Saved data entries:

_ _ _ _ _

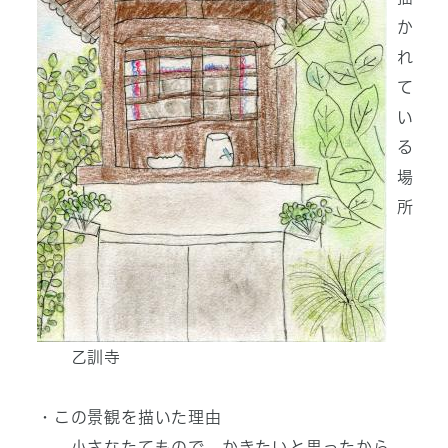
か
れ
て
い
る
場
所
乙訓寺
・この景観を描いた理由
小さなたてもので、かきたいと思ったから。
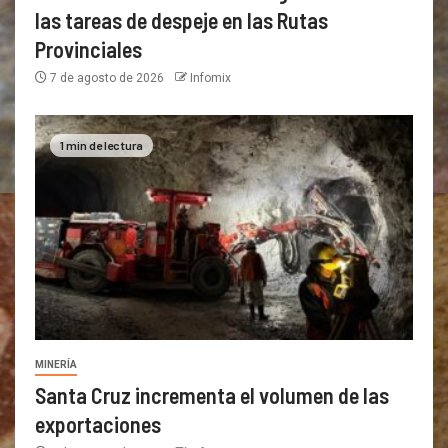
las tareas de despeje en las Rutas
Provinciales
7 de agosto de 2026
Infomix
1 min de lectura
MINERÍA
Santa Cruz incrementa el volumen de las
exportaciones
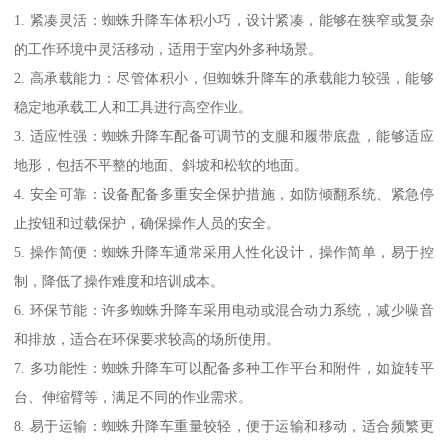
1. 紧凑灵活：蜘蛛升降车体积小巧，设计紧凑，能够在狭窄或复杂
的工作环境中灵活移动，适用于室内外多种场景。
2. 高承载能力：尽管体积小，但蜘蛛升降车的承载能力较强，能够
稳定地承载工人和工具进行高空作业。
3. 适应性强：蜘蛛升降车配备可调节的支腿和履带底盘，能够适应
地形，包括不平整的地面、斜坡和松软的地面。
4. 安全可靠：设备配备多重安全保护措施，如防倾翻系统、紧急停
止按钮和过载保护，确保操作人员的安全。
5. 操作简便：蜘蛛升降车通常采用人性化设计，操作简单，易于控
制，降低了操作难度和培训成本。
6. 环保节能：许多蜘蛛升降车采用电动或混合动力系统，减少噪音
和排放，适合在环保要求较高的场所使用。
7. 多功能性：蜘蛛升降车可以配备多种工作平台和附件，如旋转平
台、伸缩臂等，满足不同的作业需求。
8. 易于运输：蜘蛛升降车重量较轻，便于运输和移动，适合频繁更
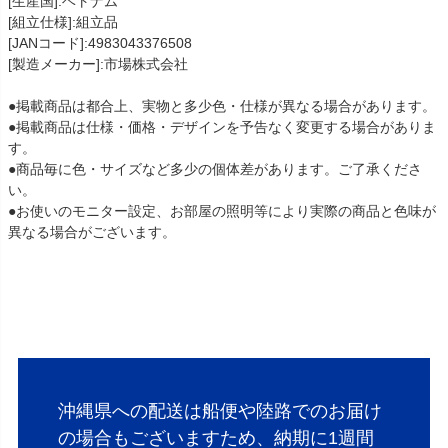
[生産国]:ベトナム
[組立仕様]:組立品
[JANコード]:4983043376508
[製造メーカー]:市場株式会社
●掲載商品は都合上、実物と多少色・仕様が異なる場合があります。
●掲載商品は仕様・価格・デザインを予告なく変更する場合がありま
す。
●商品毎に色・サイズなど多少の個体差があります。ご了承くださ
い。
●お使いのモニター設定、お部屋の照明等により実際の商品と色味が
異なる場合がございます。
沖縄県への配送は船便や陸路でのお届け
の場合もございますため、納期に1週間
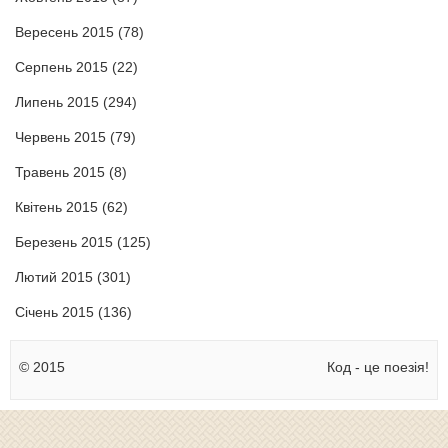
Вересень 2015
(78)
Серпень 2015
(22)
Липень 2015
(294)
Червень 2015
(79)
Травень 2015
(8)
Квітень 2015
(62)
Березень 2015
(125)
Лютий 2015
(301)
Січень 2015
(136)
© 2015
Код - це поезія!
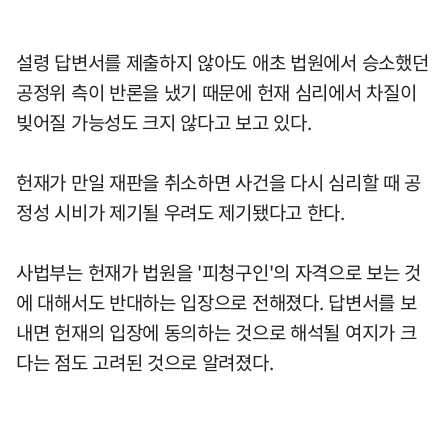
설령 답변서를 제출하지 않아도 애초 법원에서 승소했던
공정위 측이 반론을 냈기 때문에 헌재 심리에서 차질이
빚어질 가능성도 크지 않다고 보고 있다.
헌재가 만일 재판을 취소하면 사건을 다시 심리할 때 공
정성 시비가 제기될 우려도 제기됐다고 한다.
사법부는 헌재가 법원을 '피청구인'의 자격으로 보는 것
에 대해서도 반대하는 입장으로 전해졌다. 답변서를 보
내면 헌재의 입장에 동의하는 것으로 해석될 여지가 크
다는 점도 고려된 것으로 알려졌다.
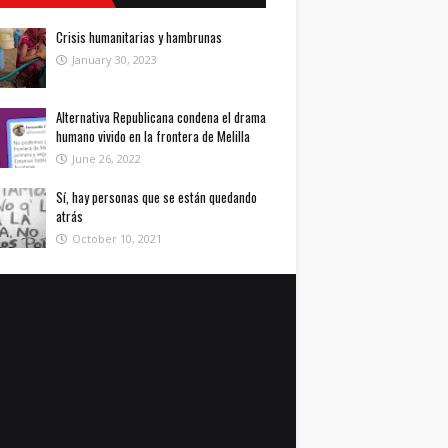
Crisis humanitarias y hambrunas
January 30, 2023
Alternativa Republicana condena el drama
humano vivido en la frontera de Melilla
June 26, 2022
Sí, hay personas que se están quedando
atrás
October 10, 2021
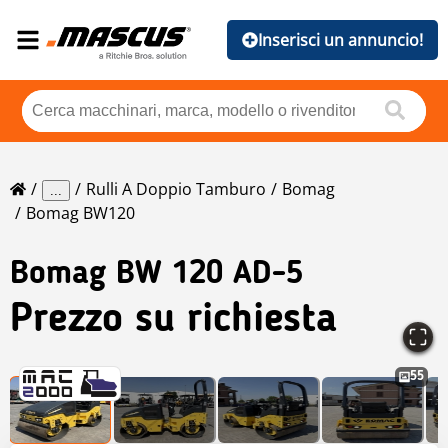
Inserisci un annuncio!
Rulli A Doppio Tamburo
Bomag
...
Bomag BW120
Bomag
BW 120 AD-5
Prezzo su richiesta
55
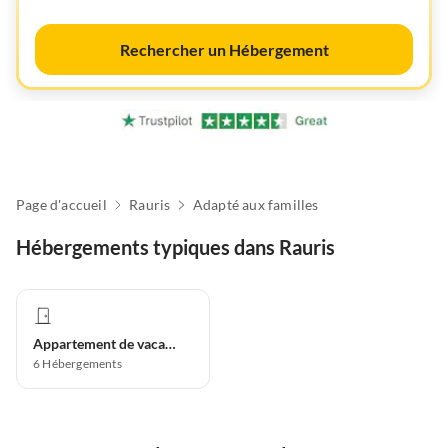
Rechercher un Hébergement
Page d'accueil
Rauris
Adapté aux familles
Hébergements typiques dans Rauris
Appartement de vacances
6
Hébergements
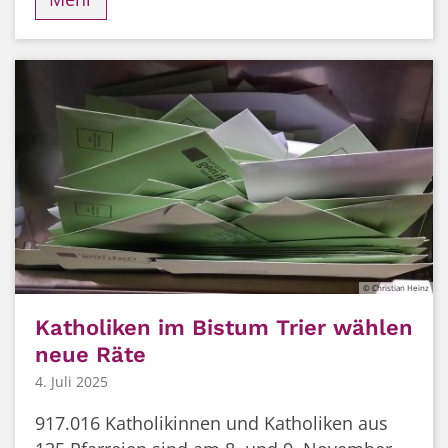
© Christian Heinz
Katholiken im Bistum Trier wählen
neue Räte
4. Juli 2025
917.016 Katholikinnen und Katholiken aus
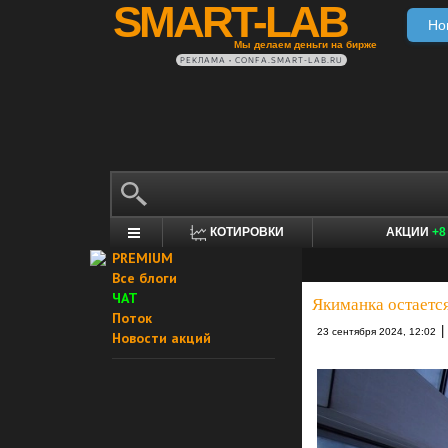
SMART-LAB
Но
Мы делаем деньги на бирже
РЕКЛАМА • CONFA.SMART-LAB.RU
КОТИРОВКИ
АКЦИИ
+8
PREMIUM
Все блоги
ЧАТ
Якиманка остаетс
Поток
|
23 сентября 2024, 12:02
Новости акций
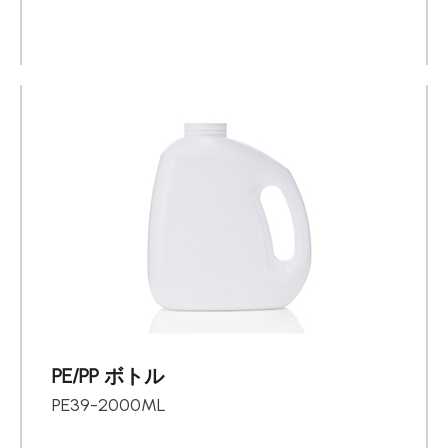
PE/PP ボトル
PE39-2000ML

_ _ _ _ _

Exercise aim: Return only the count of lines in the records that hold the word "Hébergements".

The completed task: 2